McGill lecturer reflects on "necessary" role of foreign reporting

By David Mitchell

Hannah Allam is no stranger to the dangers that come with being a journalist in the war-torn Middle East.

As the Middle East Bureau Chief for McClatchy Newspapers, Allam has faced many life-threatening situations that come with reporting in a war-zone.

Associate professor in the University of Georgia Department of Journalism Janice Hume put it best in her introduction of Allam.

“[Baghdad Bureau reporters] learned how to check under cars for bombs without even thinking about it,” Hume said.

In the 30th annual McGill Lecture, however, Allam spoke of an even bigger threat: the diminishing importance placed on foreign correspondence.

Speaking on Wednesday at the Miller Learning Center to more than 150 students, faculty, and members of the news media, Allam described the “dark days of budget cuts” for foreign correspondents in which news media outlets are being forced to cut the budget on employees, lodgings, and security as well as in a number of other areas.

“Foreign correspondents are expected to do much more with much less,” Allam said.

Speaking later on the same issue, Allam described what it is like reporting the news overseas without a big budget.

“When you’re not at the big table,” Allam said, “you go out and find scraps elsewhere, and that’s what we had to do.”

Despite the rampant budget cuts threatening its future, Allam believes that foreign reporting is more important than ever in a time when the world is becoming increasingly interconnected.

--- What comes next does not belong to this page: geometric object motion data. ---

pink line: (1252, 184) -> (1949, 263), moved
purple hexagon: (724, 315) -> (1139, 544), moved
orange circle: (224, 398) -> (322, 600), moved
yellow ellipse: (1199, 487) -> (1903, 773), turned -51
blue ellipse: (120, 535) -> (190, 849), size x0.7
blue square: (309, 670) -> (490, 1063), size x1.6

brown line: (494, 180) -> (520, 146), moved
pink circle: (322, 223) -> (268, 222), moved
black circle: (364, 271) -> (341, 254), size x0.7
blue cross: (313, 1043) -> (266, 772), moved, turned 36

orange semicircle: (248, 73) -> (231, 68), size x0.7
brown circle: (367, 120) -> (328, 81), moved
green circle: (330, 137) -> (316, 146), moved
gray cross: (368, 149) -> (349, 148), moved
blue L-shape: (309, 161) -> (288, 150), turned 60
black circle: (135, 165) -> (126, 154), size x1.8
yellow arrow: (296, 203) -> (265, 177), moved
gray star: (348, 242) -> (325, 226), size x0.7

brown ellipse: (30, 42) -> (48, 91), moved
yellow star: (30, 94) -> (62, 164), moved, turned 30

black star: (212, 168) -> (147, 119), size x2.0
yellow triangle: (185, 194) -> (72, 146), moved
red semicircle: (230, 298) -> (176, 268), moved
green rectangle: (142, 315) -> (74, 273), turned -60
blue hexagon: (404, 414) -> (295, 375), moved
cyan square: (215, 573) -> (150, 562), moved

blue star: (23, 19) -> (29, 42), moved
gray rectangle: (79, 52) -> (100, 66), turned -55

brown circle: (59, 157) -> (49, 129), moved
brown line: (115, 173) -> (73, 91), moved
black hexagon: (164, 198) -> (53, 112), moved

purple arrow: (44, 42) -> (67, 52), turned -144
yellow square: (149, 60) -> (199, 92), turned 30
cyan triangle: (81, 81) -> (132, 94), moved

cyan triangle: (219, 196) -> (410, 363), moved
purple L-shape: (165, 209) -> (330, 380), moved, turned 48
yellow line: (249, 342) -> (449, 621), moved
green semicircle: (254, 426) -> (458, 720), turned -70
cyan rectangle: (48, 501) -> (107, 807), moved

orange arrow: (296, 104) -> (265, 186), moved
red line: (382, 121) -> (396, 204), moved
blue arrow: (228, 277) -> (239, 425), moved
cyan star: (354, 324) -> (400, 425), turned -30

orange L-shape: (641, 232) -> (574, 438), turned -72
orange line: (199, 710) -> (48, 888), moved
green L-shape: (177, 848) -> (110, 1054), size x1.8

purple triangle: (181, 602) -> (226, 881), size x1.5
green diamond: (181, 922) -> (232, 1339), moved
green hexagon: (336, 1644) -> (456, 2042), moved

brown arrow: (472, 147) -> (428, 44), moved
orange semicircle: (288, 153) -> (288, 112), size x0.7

“If foreign news isn’t essential now,” Allam said, “then I don’t know when it ever was.”

According to Allam, it is also necessary to preserve the role of foreign reporting during a time the country is electing a new president that will be faced with the job of figuring out how to end the current war in Iraq.

“This is when our watchdog role is more important than ever…This is the time for more eyes in the world, not fewer,” Allam said.

Allam began her foreign correspondence in 2003 at the age of 25 as the Baghdad Bureau Chief for what was then Knight Ridder, now McClatchy Newspapers.

According to Allam, her life changed with one simple phrase.

“How’d you like to go to Baghdad?” she recalls her supervisor asking her, despite her young age.

In professor Hume’s opinion, a decision to go into a dangerous situation like this is difficult no matter how old a person is.

“It takes courage to handle these things at any age,” Hume said.

It was these two things, courage and age, that led John Greenman, Carter Professor of Journalism and chairman of the faculty committee that selects the McGill lecturer, to select Allam as this year’s speaker.

“The McGill lecture reflects the courage that Ralph McGill himself demonstrated as a journalist challenging segregation in the South,” Greenman said. “And we were also eager to recognize a journalist who is younger than the typical lecturer. Someone who started work as a bureau chief at only 25 years old. We thought that would resonate with our students.”

Despite the negative tone of the state of foreign correspondence, Allam had a positive message to those with aspirations of traveling overseas to report on foreign news.

“The business we love is still there,” Allam said, “and it’s still necessary.”